Molecular analysis. HIV-1 RNA was extracted from 500ul of plasma using Trizol LS reagent (Invitrogen, USA). Reverse transcription was performed with 200U of SuperScript II, (Invitrogen, USA), 300ng of random hexamer primers (Invitrogen, USA), 0.5mM of deoxynucleotide triphosphate, 7.5U of RNase Inhibitor (Invitrogen, USA) and 10mM of dithiothreitol, in a final volume of 20µl at 42°C for 90 min in 1x reaction buffer. Polymerase chain reaction (PCR) of the target sequences was performed using a nested protocol to amplify protease (PR) and reverse transcriptase (RT) genes. The relative average positions of sequences to HXB2 were: PR (2,240-2,548) and RT (2,664 – 3,214) (Los Alamos National Laboratory – Sequence Locator Tool). For de-amplification of the pol gene, the first PCR allowed an amplicon product of 1.2Kb to be obtained. The nested PCR allowed the coding genes for PR and RT to be obtained. The samples with negative amplification were recovered using alternative primers or a commercial kit (Viroseq 2.1; Abbott). Nested PCR products were purified using the ConcertTM Rapid PCR purification system (Invitrogen, USA) and quantified on agarose 2% gel with low DNA Mass LadderTM (Invitrogen, USA). Sequencing of both the PR and RT was performed using fluorescent dideoxynucleotides (ddNTPs) from the ABI Prism Big DyeTM Terminator (Applied Biosystems Inc., Foster City, CA, USA), resolved on 3,100 automatic sequencer (Applied Biosystems Inc., Foster City, CA, USA).

The genetic sequencing of PR and RT allowed genetic information to be obtained for genotype analysis. The analysis and editing of the genetic sequences were performed using the Sequence Navigator software, in which forward and reverse sequences formed a consensus file in FASTA format. The molecular data were subjected to genotype resistance analysis using the Stanford HIV Drug Resistance Database website (hivdb.stanford.edu), which produces a report on susceptibility to antiretroviral drugs. After alignment using the Clustal X program against a reference set from Los Alamos Laboratory (http://www.ncbi.nih.gov/projects/genotyping/formpage.cgi ) and manual correction using the BioEdit software, neighbor joining (NJ) trees 9 were constructed under HKY 85 distance matrices, using PAUP*4.10b10 for PR and/or RT. HIV-1 group O was used as the outgroup. Bootstrap values (1,000 replicates) above 70% were considered significant.
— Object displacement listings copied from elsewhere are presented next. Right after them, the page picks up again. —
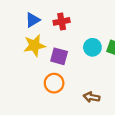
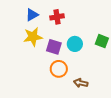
cyan circle: (92, 47) -> (75, 44), moved
orange circle: (54, 83) -> (59, 69), moved

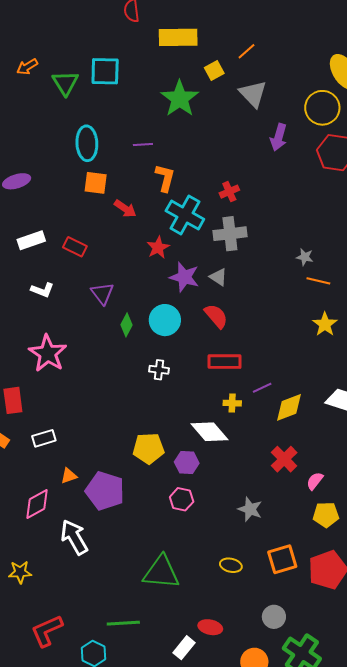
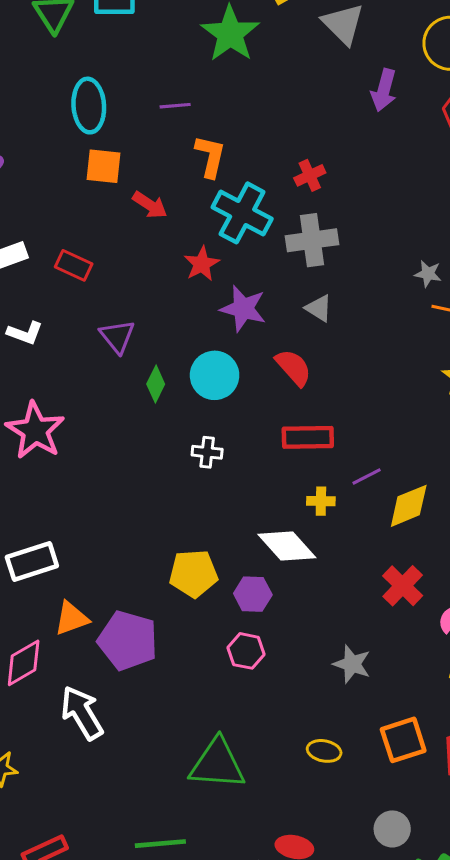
gray triangle: (218, 277) -> (319, 308), moved
white rectangle: (44, 438) -> (32, 561), size x1.4
orange triangle: (69, 476) -> (72, 618), size x1.4

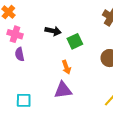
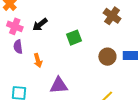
black arrow: (53, 31) -> (40, 25), moved, turned 126
orange arrow: (66, 67) -> (38, 61), moved

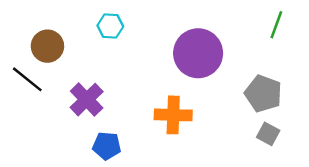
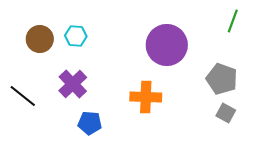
cyan hexagon: (110, 26) -> (76, 36), moved
black line: (27, 79) -> (23, 96), moved

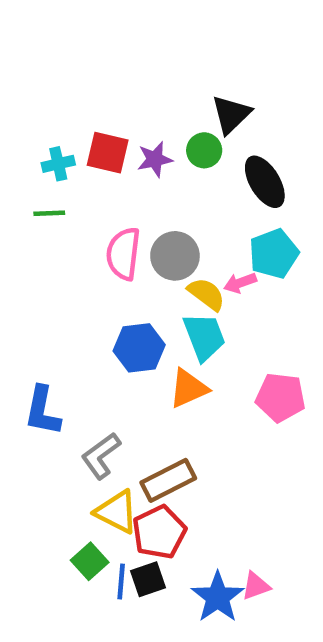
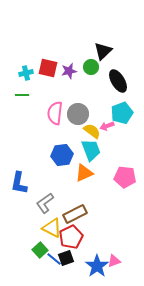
blue line: (121, 581) -> (54, 259), turned -56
The mean age of the 90 female participants in the study was 27 ± 8 years, ranging from 18 to 60. The data showed that 77 (85.6%) were white, 76 (84.4%) had children (with reports of previous maternal breastfeeding), the educational level was low (incomplete elementary school) and the socioeconomic classification was low, predominantly class D, according to the Brazilian criteria5. Furthermore, only four of the women were born in Imbituba, and the women stated that they were frequently moving from one city to another, and from state to state (Table 1).



With regard to sexual practices and risky behavior, a statistical association was found between the number of clients attended per day and HIV infection (p = 0.008). There were also associations between HIV infection and sexual relations without frequent use of condoms (p = 0.015), and between HIV infection and the use of inhaled illicit drugs (p = 0.053) (Table 2).



Six (6.7%) women, out of all the women who took part in this study, presented reactivity in the anti-HIV test. Among these six, five agreed to undergo a new blood sample collection for the HIV-1 genotyping test. In four samples it was possible to obtain amplified genetic material. HIV-1 subtype C was found in three of the samples and HIV-1 subtype B in the remaining sample. The mutations confering resistance to antiretroviral drugs indicated that three samples were susceptible to protease inhibitors, nucleosides and non-nucleoside analogs. One sample presented low or intermediary resistance to protease inhibitors, high resistance to non-nucleoside analogs and lamivudine, low resistance to abacavir, and susceptibility to zidovudine and stavudine Table 3.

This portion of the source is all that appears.